Isometric holds involve contracting the wrist flexor muscles against a fixed resistance, such as pressing the affected palm upward into the opposite hand for 10 to 15 seconds. Eccentric strengthening, the controlled lengthening of the muscle while under tension, is the most effective long-term treatment.
To perform an eccentric wrist flexion, rest the forearm on a table with the palm up, holding a light weight. Slowly lower the weight by extending the wrist over a count of three to four seconds. Use the unaffected hand to lift the weight back up, focusing only on the slow, lowering phase. Performing three sets of 10 to 15 repetitions helps strengthen the tendon tissue.

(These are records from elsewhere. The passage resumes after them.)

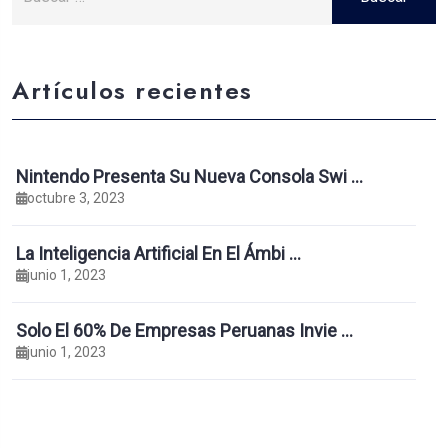
Artículos recientes
Nintendo Presenta Su Nueva Consola Swi …
octubre 3, 2023
La Inteligencia Artificial En El Ámbi …
junio 1, 2023
Solo El 60% De Empresas Peruanas Invie …
junio 1, 2023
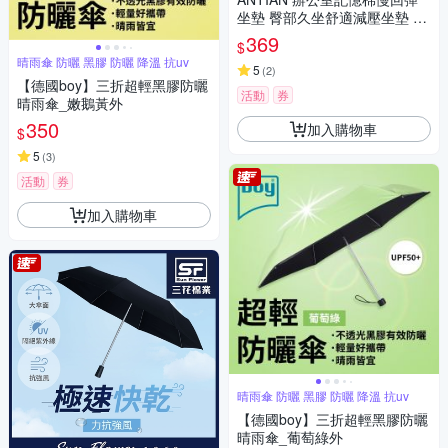
坐墊 臀部久坐舒適減壓坐墊 車
用坐墊 痔瘡墊 孕婦墊
369
$
晴雨傘 防曬 黑膠 防曬 降溫 抗uv
5
(
2
)
【德國boy】三折超輕黑膠防曬
活動
券
晴雨傘_嫩鵝黃外
350
加入購物車
$
5
(
3
)
活動
券
加入購物車
晴雨傘 防曬 黑膠 防曬 降溫 抗uv
【德國boy】三折超輕黑膠防曬
晴雨傘_葡萄綠外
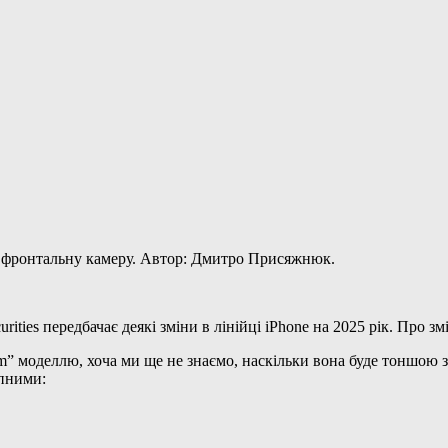
П фронтальну камеру. Автор: Дмитро Присяжнюк.
rities передбачає деякі зміни в лінійці iPhone на 2025 рік. Про з
im” моделлю, хоча ми ще не знаємо, наскільки вона буде тоншою за
упними:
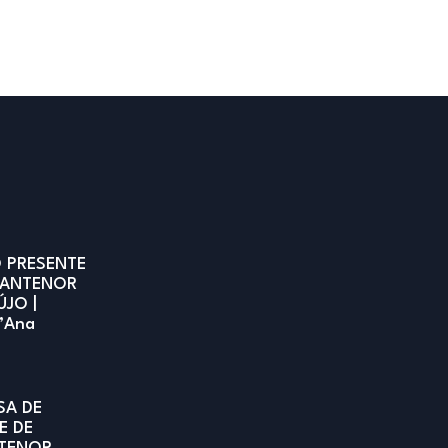
 PRESENTE
 ANTENOR
ÚJO |
t’Ana
SA DE
E DE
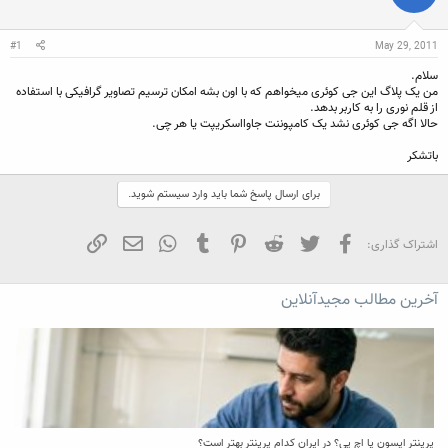
ن
ش
ن
ر
د
و
#1
May 29, 2011
ه
ع
م
سلام.
و
من یک پلاگ این جی کوئری میخواهم که با اون بشه امکان ترسیم تصاویر گرافیکی با استفاده
ض
از قلم نوری را به کاربر بدهد.
و
حالا اگه جی کوئری نشد یک کامپوننت جاوااسکریپت یا هر چی.
ع
باتشکر
برای ارسال پاسخ شما باید وارد سیستم شوید.
فیسبوک
تویتر
Reddit
Pinterest
Tumblr
WhatsApp
ایمیل
لینک
اشتراک گذاری:
آخرین مطالب مجیدآنلاین
پرینتر اپسون یا اچ پی؟ در ایران کدام پرینتر بهتر است؟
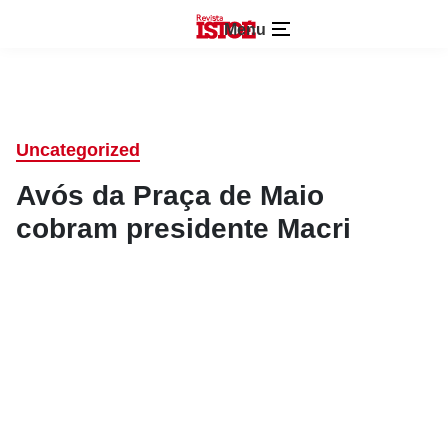
Menu
Uncategorized
Avós da Praça de Maio
cobram presidente Macri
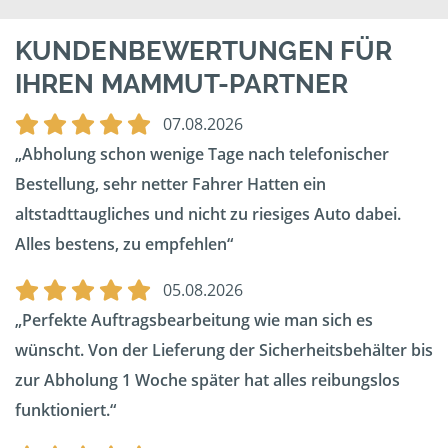
KUNDENBEWERTUNGEN FÜR
IHREN MAMMUT-PARTNER
07.08.2026
Abholung schon wenige Tage nach telefonischer
Bestellung, sehr netter Fahrer Hatten ein
altstadttaugliches und nicht zu riesiges Auto dabei.
Alles bestens, zu empfehlen
05.08.2026
Perfekte Auftragsbearbeitung wie man sich es
wünscht. Von der Lieferung der Sicherheitsbehälter bis
zur Abholung 1 Woche später hat alles reibungslos
funktioniert.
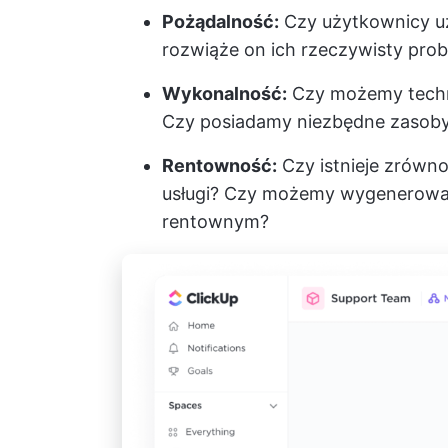
Pożądalność:
Czy użytkownicy uz
rozwiąże on ich rzeczywisty prob
Wykonalność:
Czy możemy techn
Czy posiadamy niezbędne zasoby
Rentowność:
Czy istnieje zrówn
usługi? Czy możemy wygenerować
rentownym?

Knowing When to Consult a Medical Professional
While self-care is effective for most cases, professional medical advice is necessary if the pain persists or fails to improve after six to eight weeks of consistent self-management. Severe symptoms require immediate attention, such as a fever accompanying the pain, or if the elbow appears visibly deformed.
Signs of potential nerve involvement also warrant a prompt medical evaluation, specifically persistent numbness or tingling that radiates down into the hand. A doctor can confirm the diagnosis, rule out other causes of elbow pain, and may use imaging tests. Professional treatments often include a referral for formal Physical or Occupational Therapy.
In cases that do not respond to conservative measures, a physician may recommend other interventions. These include corticosteroid injections for short-term pain relief, though they are not a long-term solution for tendon healing. Newer approaches, such as Platelet-Rich Plasma (PRP) therapy, involve injecting a concentration of the patient’s own healing factors to promote tissue repair.
Strategies for Preventing Recurrence
Preventing recurrence requires long-term attention to the mechanics of daily activities and sports. Excessive grip pressure is a common contributing factor, causing the forearm muscles to overwork. For golfers, using a larger grip size or switching to softer grips can significantly reduce the force needed to maintain control.
For individuals who perform repetitive tasks at work, ergonomic adjustments are important. Examples include ensuring proper mouse and keyboard positioning or using tools with padded handles. Always incorporate a thorough warm-up routine before engaging in any activity that involves forceful gripping or repetitive wrist movements.
Maintaining the strength and flexibility gained through rehabilitation exercises is a protective measure against future injury. Consistent, low-level strengthening makes the tendons more resistant to daily stresses. Paying close attention to technique in sports and lifting, such as avoiding excessive wrist curl during bicep exercises, will minimize strain on the inner elbow tendons.